Provided information >>
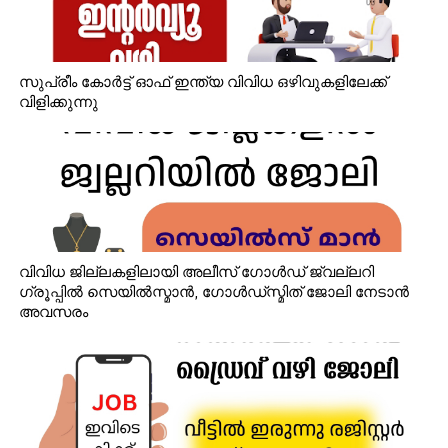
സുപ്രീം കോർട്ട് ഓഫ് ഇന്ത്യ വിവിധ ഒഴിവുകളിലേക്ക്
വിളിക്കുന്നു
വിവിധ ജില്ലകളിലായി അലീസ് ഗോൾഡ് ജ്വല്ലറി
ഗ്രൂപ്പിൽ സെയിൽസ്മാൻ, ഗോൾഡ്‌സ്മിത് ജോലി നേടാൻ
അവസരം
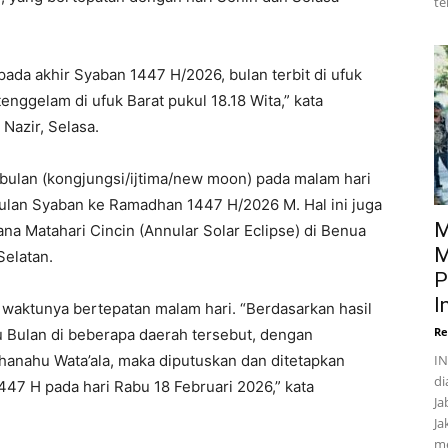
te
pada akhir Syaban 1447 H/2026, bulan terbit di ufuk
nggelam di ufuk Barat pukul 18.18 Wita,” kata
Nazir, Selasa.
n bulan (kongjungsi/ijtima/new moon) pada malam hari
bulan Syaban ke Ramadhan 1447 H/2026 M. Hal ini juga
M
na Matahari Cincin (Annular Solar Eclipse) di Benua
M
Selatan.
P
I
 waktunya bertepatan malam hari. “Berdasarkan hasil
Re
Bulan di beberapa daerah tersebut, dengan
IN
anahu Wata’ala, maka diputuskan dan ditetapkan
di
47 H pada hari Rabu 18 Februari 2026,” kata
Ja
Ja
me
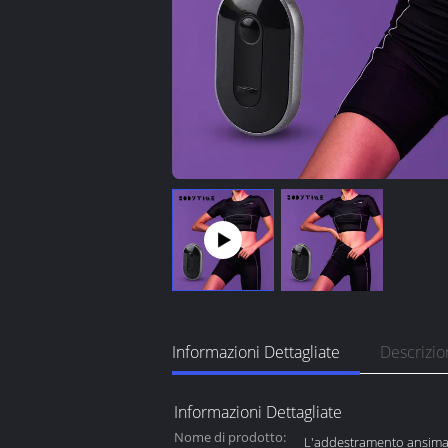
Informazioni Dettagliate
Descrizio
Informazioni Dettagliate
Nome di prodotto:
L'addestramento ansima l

---

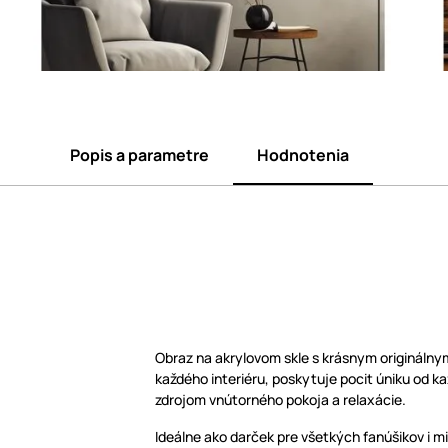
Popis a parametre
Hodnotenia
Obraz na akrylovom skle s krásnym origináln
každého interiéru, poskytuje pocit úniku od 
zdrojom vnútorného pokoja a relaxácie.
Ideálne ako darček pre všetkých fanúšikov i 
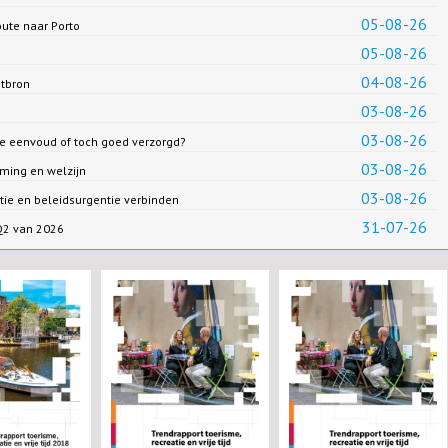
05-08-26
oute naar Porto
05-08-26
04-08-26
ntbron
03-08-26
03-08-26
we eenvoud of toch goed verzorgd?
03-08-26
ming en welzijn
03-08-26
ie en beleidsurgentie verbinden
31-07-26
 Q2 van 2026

==

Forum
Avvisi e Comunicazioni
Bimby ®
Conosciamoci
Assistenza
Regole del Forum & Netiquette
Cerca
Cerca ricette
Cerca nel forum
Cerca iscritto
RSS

Exercise aim >>
What is needed is an exact copy of the lines above, from the one holding "സുപ്രീം കോർട്ട് ഓഫ്" down to the one holding "L'addestramento ansima l", with those two included and the pictures left out.

Written response >>
സുപ്രീം കോർട്ട് ഓഫ് ഇന്ത്യ വിവിധ ഒഴിവുകളിലേക്ക്
വിളിക്കുന്നു
വിവിധ ജില്ലകളിലായി അലീസ് ഗോൾഡ് ജ്വല്ലറി
ഗ്രൂപ്പിൽ സെയിൽസ്മാൻ, ഗോൾഡ്‌സ്മിത് ജോലി നേടാൻ
അവസരം
te
pada akhir Syaban 1447 H/2026, bulan terbit di ufuk
nggelam di ufuk Barat pukul 18.18 Wita,” kata
Nazir, Selasa.
n bulan (kongjungsi/ijtima/new moon) pada malam hari
bulan Syaban ke Ramadhan 1447 H/2026 M. Hal ini juga
M
na Matahari Cincin (Annular Solar Eclipse) di Benua
M
Selatan.
P
I
 waktunya bertepatan malam hari. “Berdasarkan hasil
Re
Bulan di beberapa daerah tersebut, dengan
IN
anahu Wata’ala, maka diputuskan dan ditetapkan
di
47 H pada hari Rabu 18 Februari 2026,” kata
Ja
Ja
me
Informazioni Dettagliate
Descrizio
Informazioni Dettagliate
Nome di prodotto:
L'addestramento ansima l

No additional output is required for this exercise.